WASHINGTON – Miss Piggy is finally joining her love, Kermit the Frog, in the Smithsonian Institution's collection of Jim Henson's Muppets, and Bert and Ernie will have a place in history, too.
Henson's family, including his daughter, Cheryl Henson, donated more than 20 puppets and props Tuesday to the National Museum of American History to accompany the earlier donations of Kermit, Oscar the Grouch and early Henson creations.
"I love these puppets' eyes. You can't walk near them without making eye contact. They're very much like an oil painting. And they have such an innocence."
- Curator Dwight Blocker Bowers
The newest donation includes an original version of Miss Piggy and some of her co-stars from "The Muppet Show," including Fozzie Bear, Rowlf the piano-playing dog, Scooter and the Swedish Chef. Puppets from "Sesame Street" joining the museum collection include Bert and Ernie, Elmo, Cookie Monster, Grover and Count Von Count, among others.
Many of the puppets are among the first constructions of the characters.
Smithsonian magazine welcomed Miss Piggy, dressed in a silver evening gown and holding a red rose, with a photo shoot. The museum allowed her to pose with Dorothy's ruby slippers from "The Wizard of Oz" and wearing the real 45-carat Hope Diamond from the National Museum of Natural History.
"She was very well-behaved, considering she wanted to take it home with her," said Bonnie Erickson, who created the Miss Piggy puppet with Henson and now is executive director of the Jim Henson Legacy foundation.
The gift was made on what would have been Henson's 77th birthday and shortly after his wife, Jane Henson, died in April.
Since she was diagnosed with cancer four years ago, Jane Henson spent years planning to find permanent homes for each puppet character, Cheryl Henson said. Other puppets are being donated to the Museum of the Moving Image in New York City, and to the Center for Puppetry Arts in Atlanta.
"Many of these puppets have been in boxes for years. They've been tucked away in boxes, and we don't want them to stay in boxes. We want people to see them and to appreciate them," Cheryl Henson said. "There's something about puppets. They're not animated. ... They are actual, physical things."
Miss Piggy will go on display in March 2014 in the Smithsonian's "American Stories" exhibit. The original Kermit and Cookie Monster will go on view in November in a special display case, and a puppetry exhibit in early 2014 will likely feature Bert and Ernie, among others, curators said.
The Hensons have a longtime connection to Washington. Jim and Jane Henson met as students at the nearby University of Maryland and became performing partners before they married. They made early television commercials with their puppets and created a local TV show, "Sam and Friends," which included the first Kermit creation.

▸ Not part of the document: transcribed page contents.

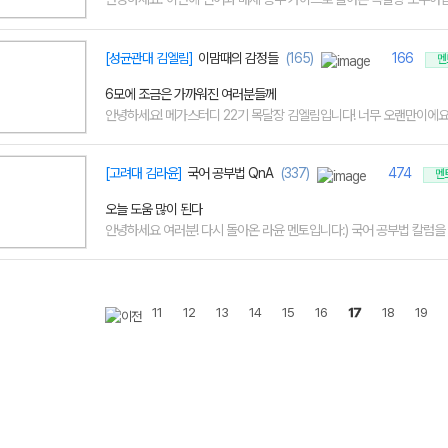
[성균관대 김엘림]
이맘때의 감정들
(165)
166
멘
6모에 조금은 가까워진 여러분들께
안녕하세요! 메가스터디 22기 목달장 김엘림입니다! 너무 오랜만이에요!! 
[고려대 김라윤]
국어 공부법 QnA
(337)
474
멘
오늘 도움 많이 된다
안녕하세요 여러분! 다시 돌아온 라윤 멘토입니다:) 국어 공부법 칼럼을 많
11
12
13
14
15
16
17
18
19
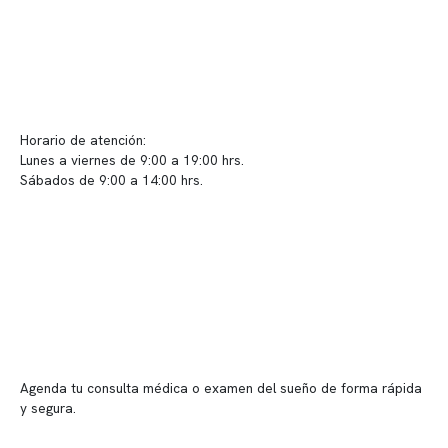
Contacto y atención
info@somno.cl
Sugerencias / Reclamos
Horario de atención:
Lunes a viernes de 9:00 a 19:00 hrs.
Sábados de 9:00 a 14:00 hrs.
Sucursales
📍 Vitacura: Av. Kennedy 5488, Patio Inglés, piso -1, local 003
📍 Providencia: Av. Andrés Bello 2337, local 2
Reserva tu hora
Agenda tu consulta médica o examen del sueño de forma rápida
y segura.
→ Reservar ahora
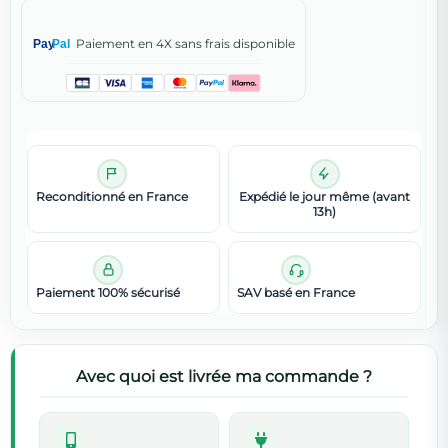
Paiement en 4X sans frais disponible
Pay
Pal
Reconditionné en France
Expédié le jour même (avant
13h)
Paiement 100% sécurisé
SAV basé en France
Avec quoi est livrée ma commande ?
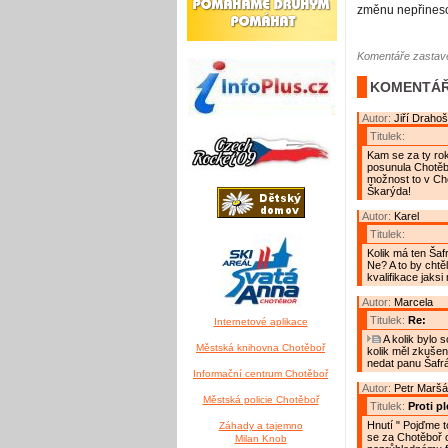
změnu nepřines
Komentáře zastave
KOMENTÁŘ
Autor:
Jiří Drahoš
Titulek:
Kam se za ty ro
posunula Chotěbo
možnost to v Cho
Škarýda!
Autor:
Karel
Titulek:
Kolik má ten Šaf
Ne? A to by chtě
kvalifikace jaksi
Autor:
Marcela
Titulek:
Re:
Internetové aplikace
A kolik bylo 
Městská knihovna Chotěboř
kolik měl zkušeno
nedat panu Šafrá
Informační centrum Chotěboř
Autor:
Petr Maršá
Městská policie Chotěboř
Titulek:
Proti pl
Hnutí " Pojďme t
Záhady a tajemno
se za Chotěboř o
Milan Knob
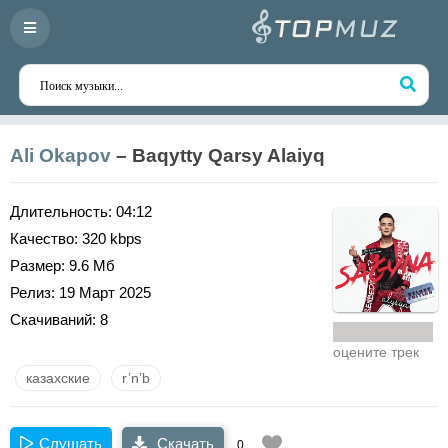
Ali Okapov
– Baqytty Qarsy Alaiyq
Длительность:
04:12
Качество:
320 kbps
Размер:
9.6 Мб
Релиз:
19 Март 2025
Скачиваний:
8
оцените трек
казахские
r’n’b
Слушать
Скачать
0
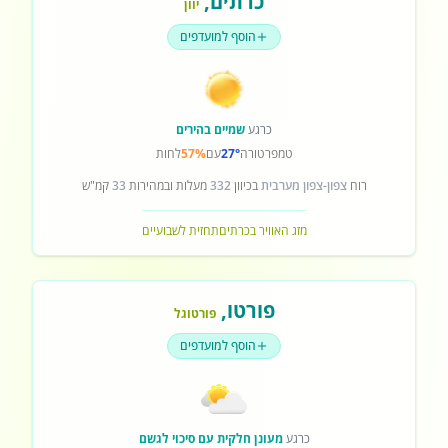
כרתים
,
יוון
הוסף למועדפים
כרגע
שמיים בהירים
טמפרטורה
27°
עם
57%
לחות
רוח
צפון-צפון מערבית
בכיוון
332
מעלות ובמהירות
33
קמ"ש
מזג האוויר בכרתים
תחזית לשבועיים
פורטו
,
פורטוגל
הוסף למועדפים
כרגע
מעונן חלקית עם סיכוי לגשם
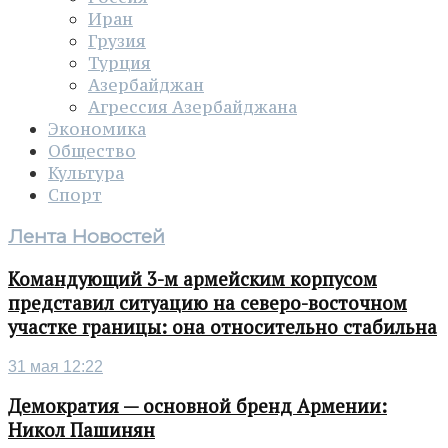
Иран
Грузия
Турция
Азербайджан
Агрессия Азербайджана
Экономика
Общество
Культура
Спорт
Лента Новостей
Командующий 3-м армейским корпусом
представил ситуацию на северо-восточном
участке границы: она относительно стабильна
31 мая 12:22
Демократия — основной бренд Армении:
Никол Пашинян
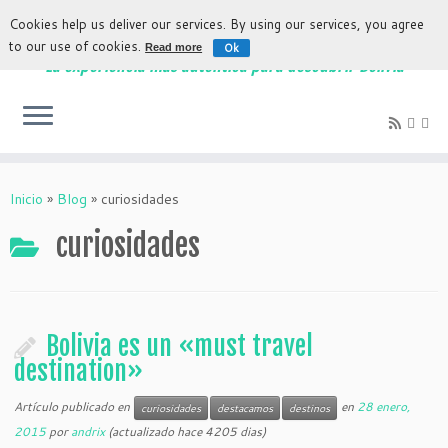
Cookies help us deliver our services. By using our services, you agree
to our use of cookies.
Ok
Read more
La experiencia más auténtica para descubrir Bolivia
Inicio
»
Blog
»
curiosidades
curiosidades
Bolivia es un «must travel
destination»
Artículo publicado en
en
28 enero,
curiosidades
destacamos
destinos
2015
por
andrix
(actualizado hace 4205 dias)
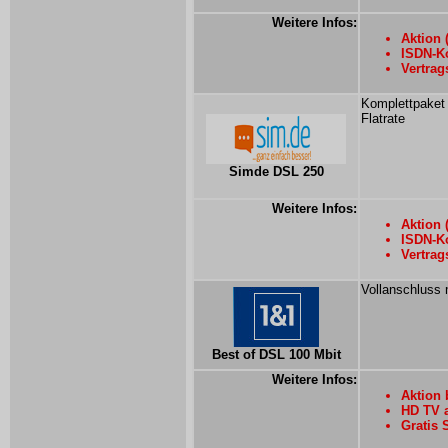
Weitere Infos:
Aktion 
ISDN-Ko
Vertrag
Komplettpaket
Flatrate
Simde DSL 250
Weitere Infos:
Aktion 
ISDN-Ko
Vertrag
Vollanschluss 
Best of DSL 100 Mbit
Weitere Infos:
Aktion 
HD TV 
Gratis 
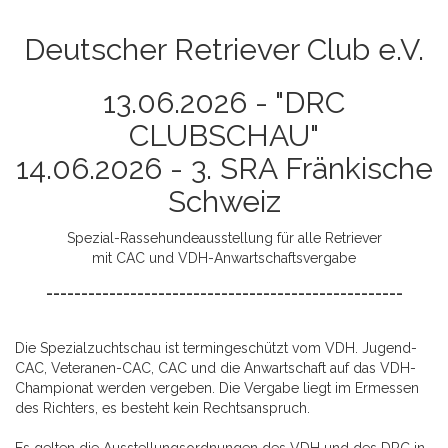
Deutscher Retriever Club e.V.
13.06.2026 - "DRC
CLUBSCHAU"
14.06.2026 - 3. SRA Fränkische
Schweiz
Spezial-Rassehundeausstellung für alle Retriever
mit CAC und VDH-Anwartschaftsvergabe
___________________________________________________
Die Spezialzuchtschau ist termingeschützt vom VDH. Jugend-
CAC, Veteranen-CAC, CAC und die Anwartschaft auf das VDH-
Championat werden vergeben. Die Vergabe liegt im Ermessen
des Richters, es besteht kein Rechtsanspruch.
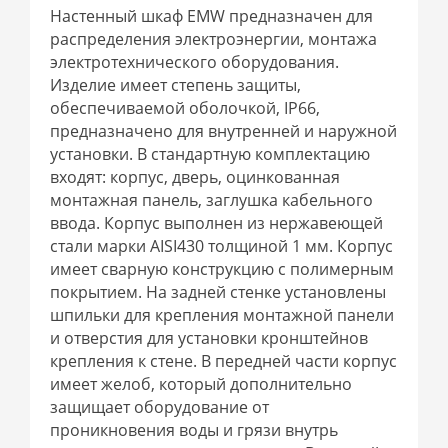
Настенный шкаф EMW предназначен для
распределения электроэнергии, монтажа
электротехнического оборудования.
Изделие имеет степень защиты,
обеспечиваемой оболочкой, IP66,
предназначено для внутренней и наружной
установки. В стандартную комплектацию
входят: корпус, дверь, оцинкованная
монтажная панель, заглушка кабельного
ввода. Корпус выполнен из нержавеющей
стали марки AISI430 толщиной 1 мм. Корпус
имеет сварную конструкцию с полимерным
покрытием. На задней стенке установлены
шпильки для крепления монтажной панели
и отверстия для установки кронштейнов
крепления к стене. В передней части корпус
имеет желоб, который дополнительно
защищает оборудование от
проникновения воды и грязи внутрь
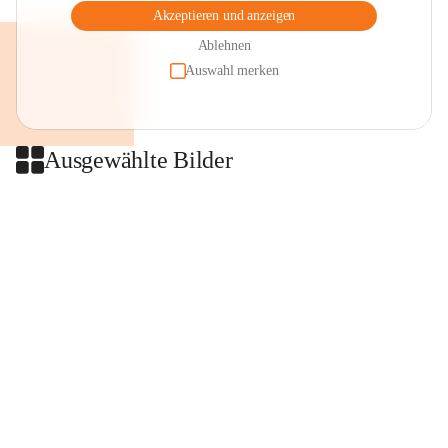
Akzeptieren und anzeigen
Ablehnen
Auswahl merken
Ausgewählte Bilder
+2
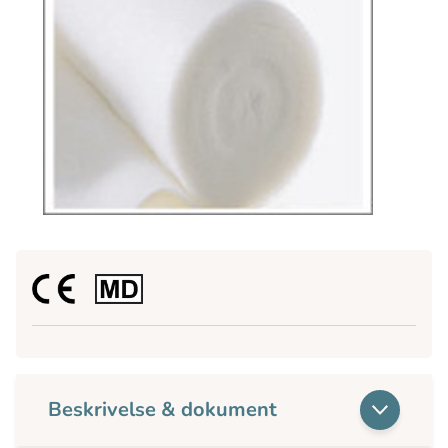
Beskrivelse & dokument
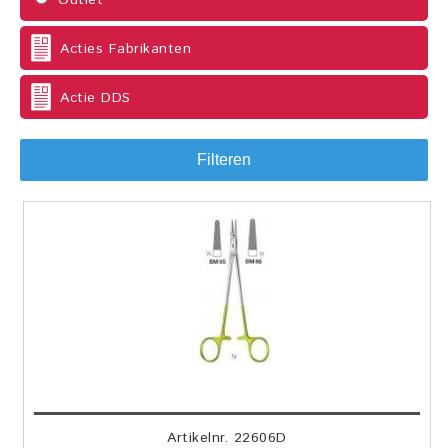
Outlet
Acties Fabrikanten
Actie DDS
Filteren
Artikelnr. 22606D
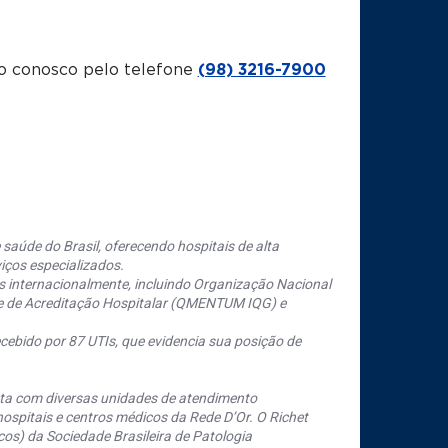
o conosco pelo telefone
(98) 3216-7900
saúde do Brasil, oferecendo hospitais de alta
iços especializados.
s internacionalmente, incluindo Organização Nacional
se de Acreditação Hospitalar (QMENTUM IQG) e
cebido por 87 UTIs, que evidencia sua posição de
nta com diversas unidades de atendimento
ospitais e centros médicos da Rede D’Or. O Richet
os) da Sociedade Brasileira de Patologia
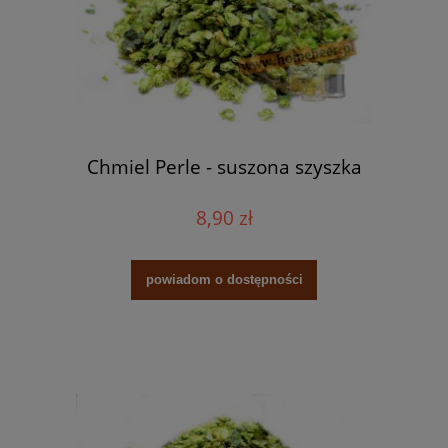
Chmiel Perle - suszona szyszka
8,90 zł
powiadom o dostępności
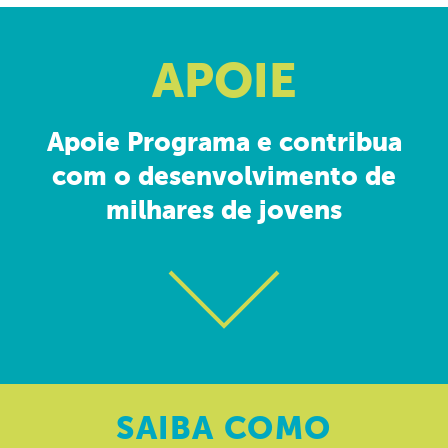
APOIE
Apoie Programa e contribua
com o desenvolvimento de
milhares de jovens
SAIBA
COMO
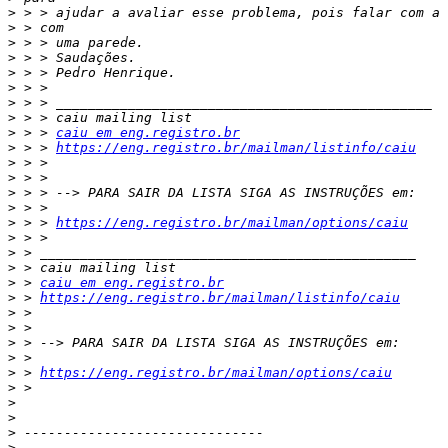
>
>
>
>
>
>
>
>
>
 > > 
caiu em eng.registro.br
>
 > > 
https://eng.registro.br/mailman/listinfo/caiu
>
>
>
>
>
 > > 
https://eng.registro.br/mailman/options/caiu
>
>
>
>
 > 
caiu em eng.registro.br
>
 > 
https://eng.registro.br/mailman/listinfo/caiu
>
>
>
>
>
 > 
https://eng.registro.br/mailman/options/caiu
>
>
>
>
>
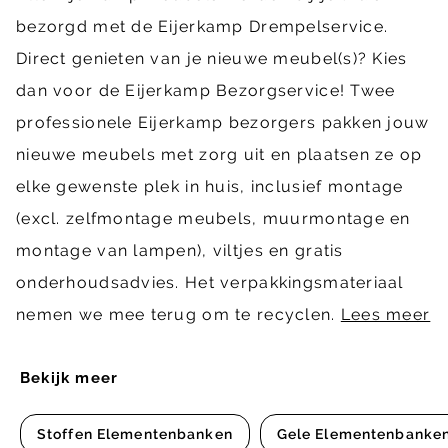
bezorgd met de Eijerkamp Drempelservice.
Direct genieten van je nieuwe meubel(s)? Kies
dan voor de Eijerkamp Bezorgservice! Twee
professionele Eijerkamp bezorgers pakken jouw
nieuwe meubels met zorg uit en plaatsen ze op
elke gewenste plek in huis, inclusief montage
(excl. zelfmontage meubels, muurmontage en
montage van lampen), viltjes en gratis
onderhoudsadvies. Het verpakkingsmateriaal
nemen we mee terug om te recyclen.
Lees meer
Bekijk meer
Stoffen Elementenbanken
Gele Elementenbanke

The original Kermit, made from an old coat and pingpong balls for eyes, was donated to the Smithsonian in 2010, along with other characters from "Sam and Friends."
The newest donation includes Boober Fraggle, Red Fraggle and Travelling Matt from the 1980s show "Fraggle Rock." The Hensons also donated a 1957 puppet called Wilkins that was made for Wilkins Coffee commercials.
Erickson and others who worked with Henson gathered Tuesday at the museum for a donation ceremony and said the Muppets will have a new life among the relics of history. The puppets were never meant to be made for posterity, Erickson said, but "considering that they're retired, they're looking absolutely wonderful."
Fran Brill, the first woman puppeteer Henson hired for "Sesame Street," who created the characters of Zoe and Prairie Dawn, said Henson had created a puppet family with his many collaborators.
"I'm just looking at all of these characters and thinking this is the puppet family, and yet, I feel like they're all my relatives," she said.
Curator Dwight Blocker Bowers said the puppets represent the creativity of "one of America's great innovators." He said Henson had extended the boundaries of puppetry, using film and television.
"I love these puppets' eyes. You can't walk near them without making eye contact," Blocker Bowers said. "They're very much like an oil painting. And they have such an innocence."